Ive just got visions on me being the only hybrid and left at the back not being able to keep up lol


----------



## NorthernDave (16 Feb 2019)

gazza81 said:


> Is there anything else worth doing to my bike, a pinnacle lithium 2 that might help?
> Ive already put 32c road tyres on and bar ends to help with standing climing and comfort.
> Ive just got visions on me being the only hybrid and left at the back not being able to keep up lol



Most people will be on road bikes, but every sportive I've ever done has a variety of bikes - a mate did one on his Saracen MTB fitted with slick tyres and on the York - Leeds - York last year someone rode a Penny Farthing type bike.
There are always a few hybrids knocking about.


----------



## gazza81 (17 Feb 2019)

24 miles today with a 10min break at the 12 mile mark, felt good.

Gears on my bike are very clunky so need to get them sorted soon, i did have a play and watch youtube but just cant get them smooth


----------



## Gravity Aided (22 Feb 2019)

gazza81 said:


> 24 miles today with a 10min break at the 12 mile mark, felt good.
> 
> Gears on my bike are very clunky so need to get them sorted soon, i did have a play and watch youtube but just cant get them smooth


You've done better than half the mileage, that's a good indicator you can do it. How long did it take you?


----------



## gazza81 (22 Feb 2019)

2hrs and 6mins haha

Yeah i feel much more confident now, that was on my hybrid too and just picked up a road bike so might knock a few mins off too


----------



## Ming the Merciless (22 Feb 2019)

Two bottles is quite a lot to carry for a 38 mile ride. You will probably find a single bottle is enough. I generally only carry two bottles for rides of 130 miles and above. Shorter rides I find one bottle is fine.


----------



## Ice2911 (22 Feb 2019)

Good luck and enjoy the ride, you will do it. The Hybrid would be fine for this ride as well. My other non cycling OH has the same bike and went from 0 to riding 300 miles in one month over a coup,e of months. Her longest ride is 32 miles, she is still sticking with it and enjoying it, so I can't call her a non cyclist now  watch out cycling is very addictive!


----------



## CXRAndy (23 Feb 2019)

YukonBoy said:


> Two bottles is quite a lot to carry for a 38 mile ride.
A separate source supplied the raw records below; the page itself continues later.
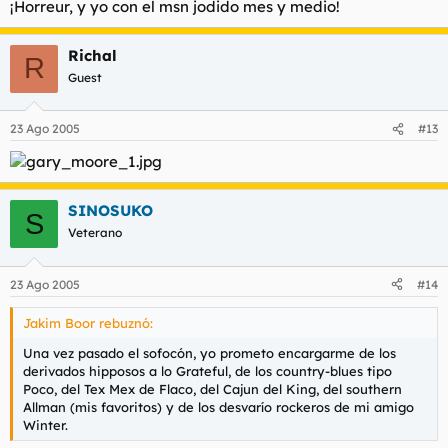
¡Horreur, y yo con el msn jodido mes y medio!
Richal
R
Guest
23 Ago 2005
#13
SINOSUKO
S
Veterano
23 Ago 2005
#14
Jakim Boor rebuznó:
Una vez pasado el sofocón, yo prometo encargarme de los
derivados hipposos a lo Grateful, de los country-blues tipo
Poco, del Tex Mex de Flaco, del Cajun del King, del southern
Allman (mis favoritos) y de los desvarío rockeros de mi amigo
Winter.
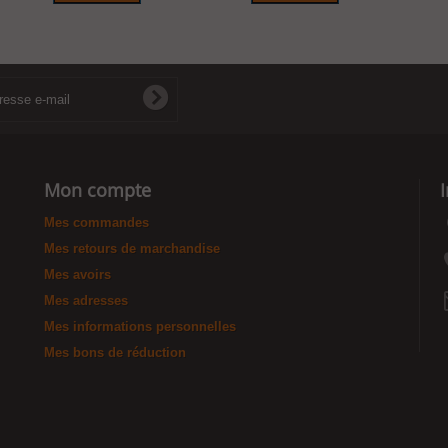
Mon compte
Mes commandes
Mes retours de marchandise
Mes avoirs
Mes adresses
Mes informations personnelles
Mes bons de réduction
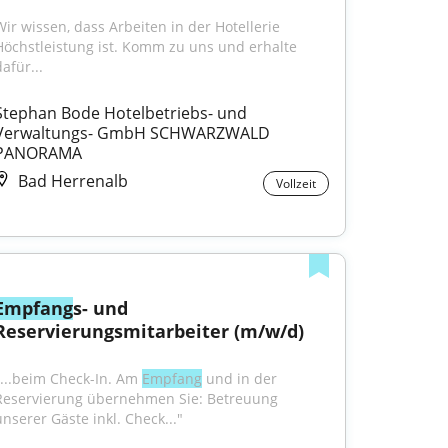
Wir wissen, dass Arbeiten in der Hotellerie 
Höchstleistung ist. Komm zu uns und erhalte 
afür...
Stephan Bode Hotelbetriebs- und 
Verwaltungs- GmbH SCHWARZWALD 
PANORAMA
Bad Herrenalb
Vollzeit
Empfang
s- und 
Reservierungsmitarbeiter (m/w/d)
"...beim Check-In. Am 
Empfang
 und in der 
Reservierung übernehmen Sie: Betreuung 
unserer Gäste inkl. Check..."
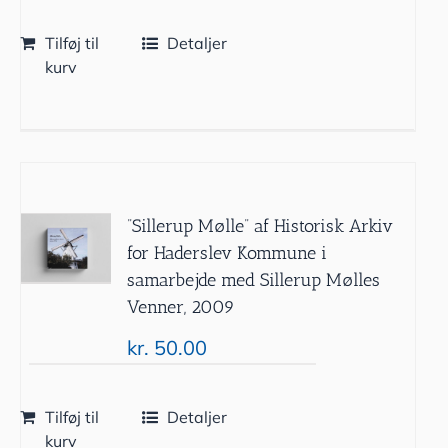
Tilføj til
Detaljer
kurv
”Sillerup Mølle” af Historisk Arkiv
for Haderslev Kommune i
samarbejde med Sillerup Mølles
Venner, 2009
kr.
50.00
Tilføj til
Detaljer
kurv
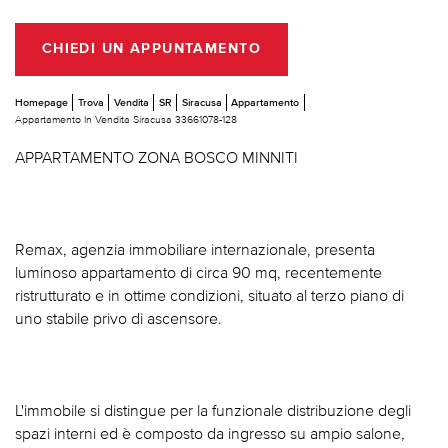
CHIEDI UN APPUNTAMENTO
Homepage
Trova
Vendita
SR
Siracusa
Appartamento
Appartamento In Vendita Siracusa 33661078-128
APPARTAMENTO ZONA BOSCO MINNITI
Remax, agenzia immobiliare internazionale, presenta
luminoso appartamento di circa 90 mq, recentemente
ristrutturato e in ottime condizioni, situato al terzo piano di
uno stabile privo di ascensore.
L'immobile si distingue per la funzionale distribuzione degli
spazi interni ed è composto da ingresso su ampio salone,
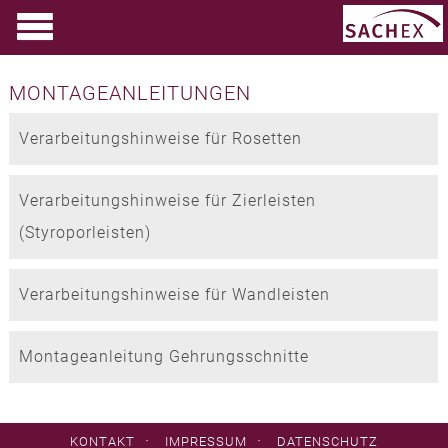
MONTAGEANLEITUNGEN
Verarbeitungshinweise für Rosetten
Verarbeitungshinweise für Zierleisten
(Styroporleisten)
Verarbeitungshinweise für Wandleisten
Montageanleitung Gehrungsschnitte
·
·
KONTAKT
IMPRESSUM
DATENSCHUTZ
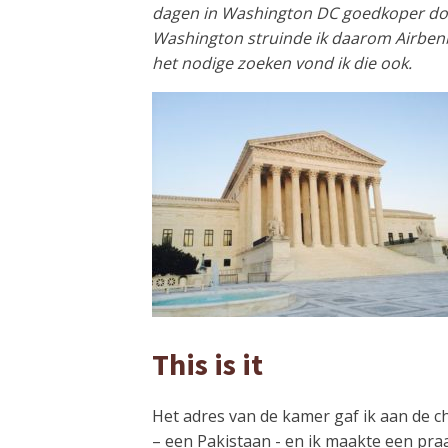
dagen in Washington DC goedkoper door
Washington struinde ik daarom Airbenb 
het nodige zoeken vond ik die ook.
This is it
Het adres van de kamer gaf ik aan de ch
– een Pakistaan - en ik maakte een praa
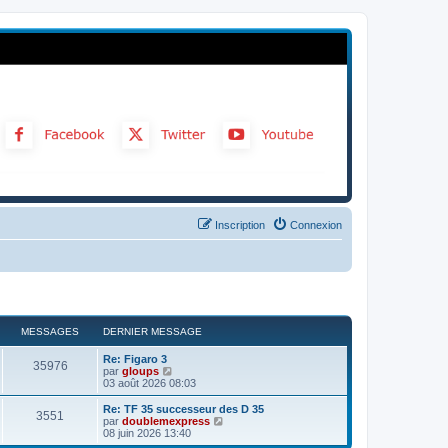
Inscription
Connexion
MESSAGES
DERNIER MESSAGE
Re: Figaro 3
35976
C
par
gloups
o
03 août 2026 08:03
n
s
Re: TF 35 successeur des D 35
3551
u
C
par
doublemexpress
l
o
08 juin 2026 13:40
t
n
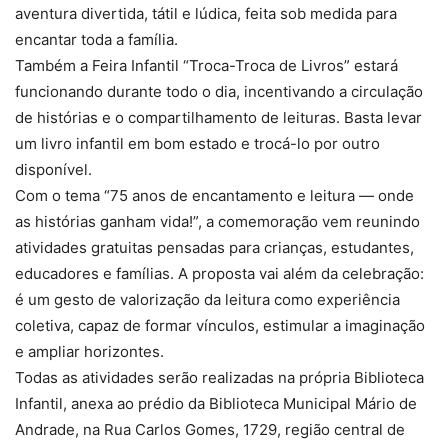
aventura divertida, tátil e lúdica, feita sob medida para
encantar toda a família.
Também a Feira Infantil “Troca-Troca de Livros” estará
funcionando durante todo o dia, incentivando a circulação
de histórias e o compartilhamento de leituras. Basta levar
um livro infantil em bom estado e trocá-lo por outro
disponível.
Com o tema “75 anos de encantamento e leitura — onde
as histórias ganham vida!”, a comemoração vem reunindo
atividades gratuitas pensadas para crianças, estudantes,
educadores e famílias. A proposta vai além da celebração:
é um gesto de valorização da leitura como experiência
coletiva, capaz de formar vínculos, estimular a imaginação
e ampliar horizontes.
Todas as atividades serão realizadas na própria Biblioteca
Infantil, anexa ao prédio da Biblioteca Municipal Mário de
Andrade, na Rua Carlos Gomes, 1729, região central de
You will probably find a single bottle is enough. I generally only carry two bottles for rides of 130 miles and above. Shorter rides I find one bottle is fine.



He is a beginner though, so whilst the extra will slow him down a little having the reassurance of enough hydration on board is vital. Dont forget you're a long distance rider (from what I've read) and have trained and tuned your performance to use much less fuel in comparison to the OP


----------



## gazza81 (23 Feb 2019)

i used up nearly 2 bottles last time so i was gonna carry on taking 2 bottles untill im not using them then ill cut down to the one.

I definitely think its a beginner thing as the first time i went out for 14miles i donea whole 750ml bottle in 1hr 20mins
The next time i barely used 200ml of it doing the exsct same ride

At the moment hills take it out of me and therefore i drink more after a climb etc

Plus id rather have too much than not enough.


----------



## CXRAndy (23 Feb 2019)

gazza81 said:


> i used up nearly 2 bottles last time so i was gonna carry on taking 2 bottles untill im not using them then ill cut down to the one.
> 
> I definitely think its a beginner thing as the first time i went out for 14miles i donea whole 750ml bottle in 1hr 20mins
> The next time i barely used 200ml of it doing the exsct same ride
> ...



Its totally normal to drink alot when learning to ride distance. I was the same for the first few years. My advice is to take one bottle of water only and one with isotonic carbs. That way you can use the water to cool you down over your head/body if needs be. The isotonic will give you a kick of carbs so you wont bonk.(rapid loss of performance due to lack of food/water)


----------



## Markymark (23 Feb 2019)

Limiting fluid is a silly thing to do at this stage.


----------



## gazza81 (1 Mar 2019)

Well ive done a couple rides 25 ish miles now so feeling alot more confident i can do it, going for my first 30 miles tomo.
Quite surprised that since i made this post i really did think having only done one 10 and one 14mile ride that i had no chance of doing 38 miles.
A few weeks later going only once a week and im comfortably doing 25s so im really happy with how its coming along.


----------



## CXRAndy (1 Mar 2019)

Congratulations with your progress.

30 will become 50 miles, 50 will become 75. Soon you'll be signing up for your first century ride

I kid you not


----------



## gazza81 (2 Mar 2019)

Well just got back, done 30.5 miles.
2625 of elevation, not sure what that means but some of the hills were a killer!
2hrs 52mins


----------



## cyberknight (2 Mar 2019)

gazza81 said:


> Well just got back, done 30.5 miles.
> 2625 of elevation, not sure what that means but some of the hills were a killer!
> 2hrs 52mins


doing good if you can do it now then you will have no problems on the day , my 1st sportive i had only done about 75 % of the distance before and had np problems on the day .


----------



## gazza81 (2 Mar 2019)

Yeah im sure i can do it now, shouldnt be a problem at all.
Except ive had bad knee pain after my ride today, hopefully it wont last


----------



## cyberknight (2 Mar 2019)

gazza81 said:


> Yeah im sure i can do it now, shouldnt be a problem at all.
> Except ive had bad knee pain after my ride today, hopefully it wont last


mashing a big gear ?


----------



## gazza81 (2 Mar 2019)

No not really, found it more so in a high gear going up hill sitting down.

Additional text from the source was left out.